Felieton Sergiya Tyshchenko. Dynamo Stambuł, czyli ręka trenera w przerwie

Wszyscy fani piłki nożnej pamiętają finał Ligi Mistrzów w Stambule, gdzie Milan po pierwszej połowie prowadził z Liverpoolem 3-0, ale Anglicy ostatecznie zdobyli trzy bramki w drugiej połowie i wygrali mecz w rzutach karnych. Ze względów etycznych nie wspomnimy o głównym antybohaterze tamtego meczu.

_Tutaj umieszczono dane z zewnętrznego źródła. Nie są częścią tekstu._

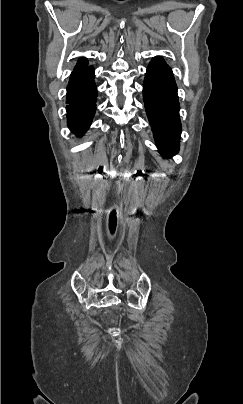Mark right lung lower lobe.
I'll list each match as a JSON object with an SVG mask.
<instances>
[{"label":"right lung lower lobe","mask_w":243,"mask_h":404,"mask_svg":"<svg viewBox=\"0 0 243 404\" xmlns=\"http://www.w3.org/2000/svg\"><path fill=\"white\" fill-rule=\"evenodd\" d=\"M66 98L68 127L77 136H82L88 130L96 110L97 90L93 66L71 73Z\"/></svg>","instance_id":"right-lung-lower-lobe-1"}]
</instances>
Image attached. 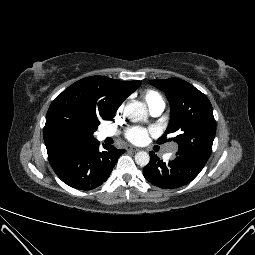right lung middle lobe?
I'll return each mask as SVG.
<instances>
[{
    "mask_svg": "<svg viewBox=\"0 0 255 255\" xmlns=\"http://www.w3.org/2000/svg\"><path fill=\"white\" fill-rule=\"evenodd\" d=\"M99 124H100V120L94 121V123L92 124V128H91L92 134L94 133V131H96Z\"/></svg>",
    "mask_w": 255,
    "mask_h": 255,
    "instance_id": "dd1d6c3e",
    "label": "right lung middle lobe"
}]
</instances>
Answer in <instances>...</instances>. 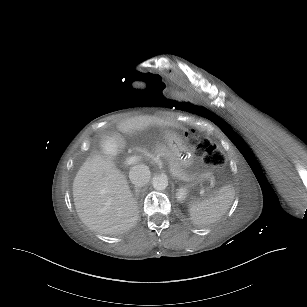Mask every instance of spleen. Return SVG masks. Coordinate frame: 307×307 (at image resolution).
<instances>
[{
  "label": "spleen",
  "instance_id": "obj_1",
  "mask_svg": "<svg viewBox=\"0 0 307 307\" xmlns=\"http://www.w3.org/2000/svg\"><path fill=\"white\" fill-rule=\"evenodd\" d=\"M234 194L233 187L226 185L215 195L194 201L189 207L193 223L197 226H207L218 221L232 204Z\"/></svg>",
  "mask_w": 307,
  "mask_h": 307
}]
</instances>
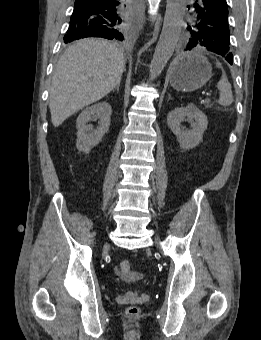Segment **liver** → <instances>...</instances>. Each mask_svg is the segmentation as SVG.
<instances>
[{
	"label": "liver",
	"mask_w": 261,
	"mask_h": 340,
	"mask_svg": "<svg viewBox=\"0 0 261 340\" xmlns=\"http://www.w3.org/2000/svg\"><path fill=\"white\" fill-rule=\"evenodd\" d=\"M121 49L102 39H84L66 49L53 73L49 108L54 127L99 101L121 80Z\"/></svg>",
	"instance_id": "1"
}]
</instances>
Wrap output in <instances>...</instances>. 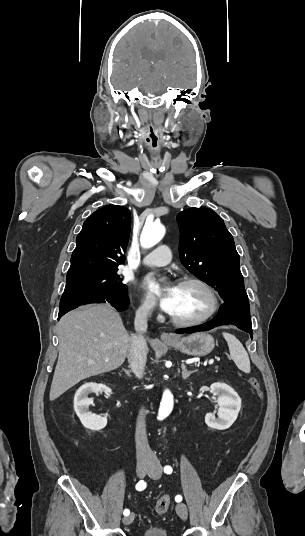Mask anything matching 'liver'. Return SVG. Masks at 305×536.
<instances>
[{
    "label": "liver",
    "mask_w": 305,
    "mask_h": 536,
    "mask_svg": "<svg viewBox=\"0 0 305 536\" xmlns=\"http://www.w3.org/2000/svg\"><path fill=\"white\" fill-rule=\"evenodd\" d=\"M58 328L59 356L49 394L51 402L80 380L117 370L127 358L129 334L109 304H90L68 312Z\"/></svg>",
    "instance_id": "obj_1"
}]
</instances>
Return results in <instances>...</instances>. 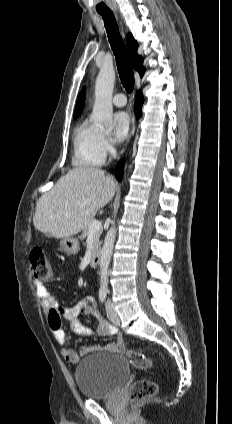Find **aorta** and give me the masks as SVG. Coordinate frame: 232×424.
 Here are the masks:
<instances>
[{"mask_svg":"<svg viewBox=\"0 0 232 424\" xmlns=\"http://www.w3.org/2000/svg\"><path fill=\"white\" fill-rule=\"evenodd\" d=\"M115 82V70L112 65H104L97 76L95 84V102L91 115V120L108 129L113 127V106L112 94ZM116 236V228L113 225L107 232L104 244L100 252L99 276L100 289L102 293H106L108 289V269L111 261L112 251Z\"/></svg>","mask_w":232,"mask_h":424,"instance_id":"aorta-1","label":"aorta"}]
</instances>
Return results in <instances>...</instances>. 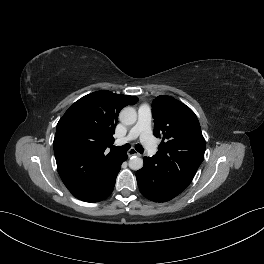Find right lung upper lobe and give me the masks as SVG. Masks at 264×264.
Here are the masks:
<instances>
[{
    "instance_id": "right-lung-upper-lobe-1",
    "label": "right lung upper lobe",
    "mask_w": 264,
    "mask_h": 264,
    "mask_svg": "<svg viewBox=\"0 0 264 264\" xmlns=\"http://www.w3.org/2000/svg\"><path fill=\"white\" fill-rule=\"evenodd\" d=\"M137 101L135 96L98 91L76 101L59 120L53 142L57 169L76 198L95 202L108 189L123 153L105 150L114 142L120 110Z\"/></svg>"
}]
</instances>
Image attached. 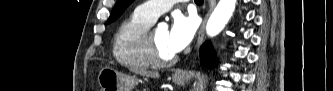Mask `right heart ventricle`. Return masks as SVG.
Here are the masks:
<instances>
[{
    "instance_id": "right-heart-ventricle-1",
    "label": "right heart ventricle",
    "mask_w": 333,
    "mask_h": 91,
    "mask_svg": "<svg viewBox=\"0 0 333 91\" xmlns=\"http://www.w3.org/2000/svg\"><path fill=\"white\" fill-rule=\"evenodd\" d=\"M153 23L154 21L135 10L119 24L113 38L112 53L121 66L133 71L151 68L144 35Z\"/></svg>"
}]
</instances>
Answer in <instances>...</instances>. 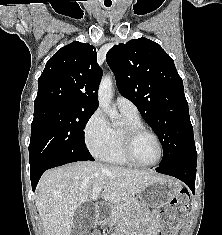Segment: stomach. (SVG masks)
Listing matches in <instances>:
<instances>
[{
  "instance_id": "1",
  "label": "stomach",
  "mask_w": 222,
  "mask_h": 235,
  "mask_svg": "<svg viewBox=\"0 0 222 235\" xmlns=\"http://www.w3.org/2000/svg\"><path fill=\"white\" fill-rule=\"evenodd\" d=\"M181 190L179 181L172 178H158L150 182L144 190L139 193L140 201L135 200L131 208L162 207L175 198Z\"/></svg>"
}]
</instances>
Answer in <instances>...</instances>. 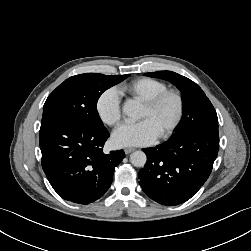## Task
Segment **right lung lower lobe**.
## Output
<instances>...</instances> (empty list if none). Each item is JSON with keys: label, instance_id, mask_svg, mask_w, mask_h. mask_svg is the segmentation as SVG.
<instances>
[{"label": "right lung lower lobe", "instance_id": "98d812e1", "mask_svg": "<svg viewBox=\"0 0 251 251\" xmlns=\"http://www.w3.org/2000/svg\"><path fill=\"white\" fill-rule=\"evenodd\" d=\"M109 132L70 119L41 123L39 142L42 168L53 189L63 199L89 204L110 187L123 150L103 153Z\"/></svg>", "mask_w": 251, "mask_h": 251}]
</instances>
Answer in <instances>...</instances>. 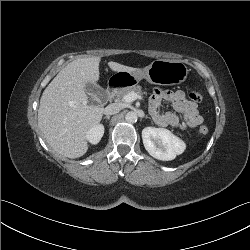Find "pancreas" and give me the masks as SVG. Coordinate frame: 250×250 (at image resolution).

" Vorskla U-19 - Dynamo U-19 - 3: 4. Photo by fcdynamo.com

W historii reprezentacji młodzieżowej były dwa takie mecze, kiedy drużyna w pierwszej połowie przegrywała 0-3, ale odwróciła losy feralnego meczu i odniosła zwycięstwo.

Pierwszy raz miał miejsce również w Stambule. W październiku 2017 roku zespół Yuriya Moroza grał z Besiktasem w drugiej kolejce UEFA Youth League. Stan boiska nie był zbyt dobry, delikatnie mówiąc. Turcy wykorzystali niepewność gości (plus "unoszenie się" Tymczyka) i zdobyli 3 bramki przeciwko Volodymyrowi Makhankovowi. W drugiej połowie na boisku istniała tylko jedna drużyna. Szkoda, że Ukraińcy nie zdobyli zwycięskiej bramki.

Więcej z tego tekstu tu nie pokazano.